Cuando en medio de la primera guerra mundial, se derrocó a los zares rusos y asumió un débil gobierno socialdemócrata, Lenin era un político ruso en el exilio, desesperado por retornar a Rusia y agitar la revolución bolchevique.
La oportunidad le vino por la oferta inesperada del Kaiser Alemán Guillermo Segundo, quién tenía las manos manchadas con la sangre de los comunistas alemanes a los que había reprimido duramente y que además era el enemigo de Rusia en la guerra, causante de la muerte de millones de soldados campesinos y obreros rusos.
Lenin aceptó la oferta, a pesar de esos crímenes de su aliado del momento (táctico) pero enemigo permanente (estratégico). Esto trajo el rumor muy difundido de que Lenin era un traidor “agente alemán”.
Cuando los bolcheviques triunfaron, volvieron a pactar con el Kaiser para lograr la urgente salida de la exhausta Rusia de la guerra. Para ello, se vieron obligados a entregar casi la mitad del territorio ruso a los alemanes y sus aliados. Esto confirmó para muchos que Lenin era un “agente alemán”. Una buena parte del partido bolchevique se opuso y el mismo canciller, Trotsky, demoró al máximo la firma del tratado, que finalmente quedaría nulo por la derrota alemana en la guerra, aunque los territorios no terminarían de recuperarse sino décadas después, al final de la segunda guerra mundial.

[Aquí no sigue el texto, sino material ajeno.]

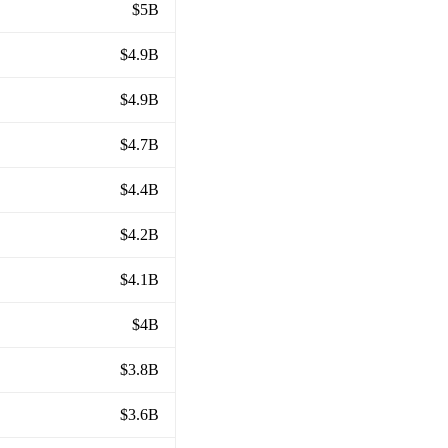
$5B
$4.9B
$4.9B
$4.7B
$4.4B
$4.2B
$4.1B
$4B
$3.8B
$3.6B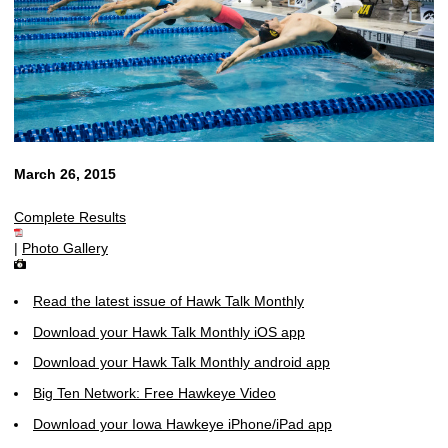
March 26, 2015
Complete Results
|
Photo Gallery
Read the latest issue of Hawk Talk Monthly
Download your Hawk Talk Monthly iOS app
Download your Hawk Talk Monthly android app
Big Ten Network: Free Hawkeye Video
Download your Iowa Hawkeye iPhone/iPad app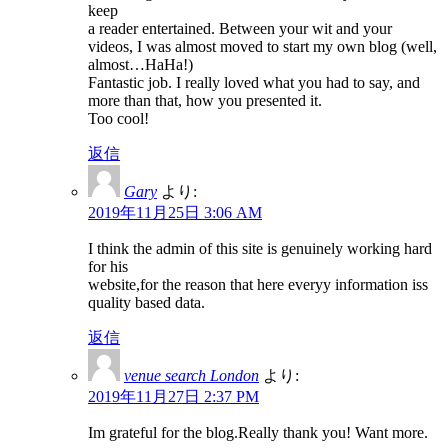
keep
a reader entertained. Between your wit and your
videos, I was almost moved to start my own blog (well,
almost…HaHa!)
Fantastic job. I really loved what you had to say, and
more than that, how you presented it.
Too cool!
返信
Gary
より:
2019年11月25日 3:06 AM
I think the admin of this site is genuinely working hard
for his
website,for the reason that here everyy information iss
quality based data.
返信
venue search London
より:
2019年11月27日 2:37 PM
Im grateful for the blog.Really thank you! Want more.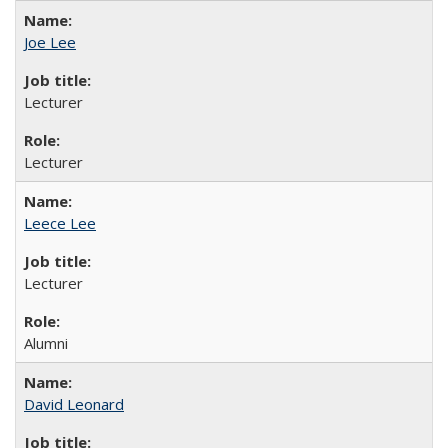
Joe Lee
Lecturer
Lecturer
Leece Lee
Lecturer
Alumni
David Leonard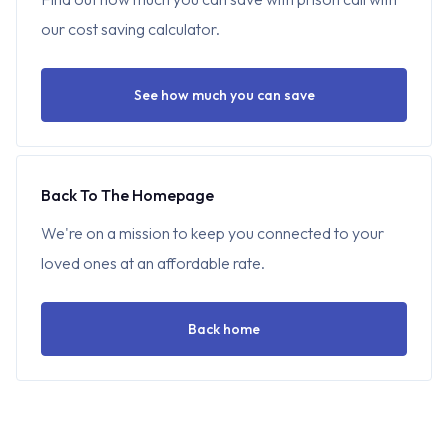
our cost saving calculator.
See how much you can save
Back To The Homepage
We're on a mission to keep you connected to your
loved ones at an affordable rate.
Back home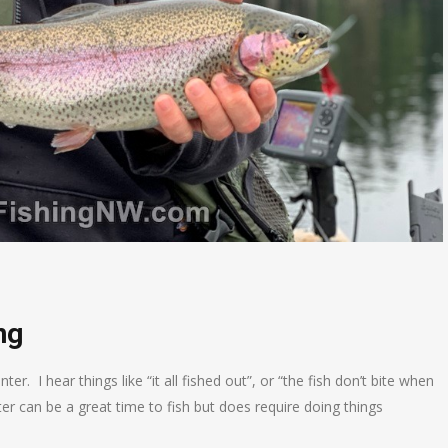
ng
er. I hear things like “it all fished out”, or “the fish don’t bite when
ter can be a great time to fish but does require doing things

No por casualidad, sólo unos meses más tarde de la firma del tratado, Lenin sufriría un grave atentado del que se confesó autora una veterana revolucionaria y guerrillera urbana de izquierda rusa.
En medio de las convulsiones de la reciente y débil república China, en 1927, el general Chiang kai-Shek, dirigente del partido Kuomintang, hasta entonces aliado de los comunistas, desató una sorpresiva y cruenta represión contra ellos, con masacres en varias ciudades del país, que en Shangai alcanzaron el asesinato de 12 mil personas. Se inició así una despiadada y larga guerra civil entre ambos.
Diez años después, en 1937, Japón invadió China. El líder comunista chino, Mao Tse Tung, propuso a su enemigo, Chiang Kai-shek, con las manos manchadas de sangre de miles de sus camaradas, una alianza táctica para enfrentar juntos al invasor japonés. Tal era el odio entre ambos bandos, que muchos comunistas, comprensible y válidamente, se opusieron y condenaron semejante alianza. Incluso, el propio Chiang se negó y sólo la aceptó cuando oficiales suyos lo tomaron prisionero y lo obligaron a aceptarla.
Las posteriores victorias revolucionarias de ambos, Lenin y Mao, borraron del registro histórico oficial las generalizadas y fuertes críticas morales, del todo comprensibles y validas en el momento, a sus alianzas con quienes tenían las manos manchadas con la sangre de sus propios camaradas y del pueblo. Y, de hecho, hoy casi nadie pone en duda la odiosa necesidad del momento que las motivó.
Estos casos, más notorios y extremos, ilustran un principio que opera en innumerables otros ejemplos históricos similares. Y sirven para reflexionar con madurez y serenidad que las políticas de alianzas tácticas con enemigos políticos, incluso con las manos manchadas con sangre, son una posibilidad, una necesidad odiosa impuesta por las circunstancias, para la cual no existen reglas infalibles, y debe ser definida, con todo el riesgo inevitable, en cada caso.
Los argumentos morales siempre importan, más aún son imprescindibles, pero no son los únicos y deben sopesarse con las limitaciones impuestas por la realidad y los objetivos superiores que buscan alcanzarse en el momento. Como se ha dicho acertadamente, la pregunta más importante no es con quién se hace alianza sino para qué y qué circunstancias y limitaciones la obligan.
Por supuesto, como ocurre con todo en política, siempre es una apuesta y no hay garantías de triunfar en los objetivos buscados como ocurrió con Lenin y Mao. Por lo mismo, frente a estos dilemas se precisa aún más madurez y seriedad que nunca en el análisis.